- The Washington Times - Friday, February 23, 2001

Some call the Bush administration's foreign policy diplomacy low-key. Potent is more like it. Secretary of State Colin Powell will embark for the Middle East today, one week after the United States bombed just south of Baghdad.

Rather than trembling at diplomatic fallout from an unpopular defensive exercise, the Bush administration made clear that the Middle East is not only on its radar screen, but that the countries in the region will be held accountable for honoring their international commitments, including the nuclear Non-Proliferation Treaty (NPT) which Iraq signed in 1968. Mr. Powell will participate in ceremonies commemorating Kuwait's tenth anniversary of liberation from Iraq. Kuwait and Saudi Arabia can be assured that their interests will be defended as the United States continues to patrol the no-fly zones in the north and south of Iraq.

Iraq's neighbors should not expect the Bush administration to look the other way regarding their commitments to peace either. The Syrians may expect Mr. Powell to be blunt about how the United States views their support for the militant Hezbollah guerillas in southern Lebanon. They should also expect him to address charges that Syria has been violating U.N. sanctions by pumping Iraqi oil through a pipeline across its territory. Egypt, too, will also be an important stop as it can place positive pressure on the Palestinians as they seek the next step toward peace with Israel's new leader, Ariel Sharon.
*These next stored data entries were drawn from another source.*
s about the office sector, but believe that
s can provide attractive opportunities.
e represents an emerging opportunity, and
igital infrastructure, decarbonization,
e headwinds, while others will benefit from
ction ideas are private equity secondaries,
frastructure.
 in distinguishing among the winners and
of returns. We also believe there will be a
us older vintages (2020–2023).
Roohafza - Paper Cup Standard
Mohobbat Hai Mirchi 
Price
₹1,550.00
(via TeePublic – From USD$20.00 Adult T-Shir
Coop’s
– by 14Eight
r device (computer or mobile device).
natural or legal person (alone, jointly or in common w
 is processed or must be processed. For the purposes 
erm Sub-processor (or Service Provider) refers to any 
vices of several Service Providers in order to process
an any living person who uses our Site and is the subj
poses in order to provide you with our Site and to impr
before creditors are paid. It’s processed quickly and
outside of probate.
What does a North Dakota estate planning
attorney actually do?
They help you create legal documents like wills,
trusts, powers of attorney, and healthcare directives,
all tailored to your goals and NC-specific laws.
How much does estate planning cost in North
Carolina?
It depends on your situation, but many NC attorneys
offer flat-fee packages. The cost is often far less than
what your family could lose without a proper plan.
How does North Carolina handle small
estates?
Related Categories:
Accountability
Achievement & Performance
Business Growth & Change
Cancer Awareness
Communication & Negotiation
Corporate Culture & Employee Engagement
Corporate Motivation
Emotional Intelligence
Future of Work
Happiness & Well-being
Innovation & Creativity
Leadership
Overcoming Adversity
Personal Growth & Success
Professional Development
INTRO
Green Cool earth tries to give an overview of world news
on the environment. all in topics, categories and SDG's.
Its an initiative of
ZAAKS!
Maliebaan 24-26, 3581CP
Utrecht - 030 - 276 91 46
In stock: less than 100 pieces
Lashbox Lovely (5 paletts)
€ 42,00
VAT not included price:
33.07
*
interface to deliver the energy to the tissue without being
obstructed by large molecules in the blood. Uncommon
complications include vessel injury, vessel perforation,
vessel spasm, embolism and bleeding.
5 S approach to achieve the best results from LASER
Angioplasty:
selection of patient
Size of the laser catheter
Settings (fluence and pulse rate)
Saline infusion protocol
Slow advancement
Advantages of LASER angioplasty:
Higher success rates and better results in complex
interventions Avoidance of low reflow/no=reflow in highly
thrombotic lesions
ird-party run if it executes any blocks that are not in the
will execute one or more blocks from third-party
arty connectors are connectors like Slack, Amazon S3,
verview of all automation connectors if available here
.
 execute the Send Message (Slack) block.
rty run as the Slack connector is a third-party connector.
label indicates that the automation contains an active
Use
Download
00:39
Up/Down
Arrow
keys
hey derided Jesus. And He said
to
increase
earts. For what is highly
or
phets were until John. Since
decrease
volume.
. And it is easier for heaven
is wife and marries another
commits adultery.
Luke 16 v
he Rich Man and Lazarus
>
Most intriguing will be Mr. Powell's meetings on the West Bank and in Israel. The administration has been clear about its commitment to Israel. The Palestinians, for their part, did a little prep-work of their own. The U.N. Coordinator for the Middle East Peace Process and Secretary General Kofi Annan's personal representative to the Palestinian Authority, Terje Roed-Larsen, was in town this week to plead for funds for the Palestinian Authority. In a matter of weeks, Palestinian officials might not be able to pay their own salaries, he said. At this juncture, Mr. Powell might remind the PA that anarchy is ruling in Mr. Arafat's back yard, less because of the lack of funds flowing freely from the United States and Europe, than because of the PA's choice not to move toward peace. Mr. Powell is likely to frame any support for the Palestinians in the peace process not as an incentive to their cooperation, but as a reward once they have finally proven their seriousness about final status issues.

The Middle East need not worry that it will be left unattended during President Bush's tenure. Mr. Clinton was busy sweet-talking or shunning the Palestinians, often depending on the state the first lady's Senate campaign in New York. He was bombing or negotiating with Iraq, depending on whether he was about to get impeached or not. The Bush administration has the opportunity to give consistency and accountability to U.S.-Middle East policy. This tour is just the beginning.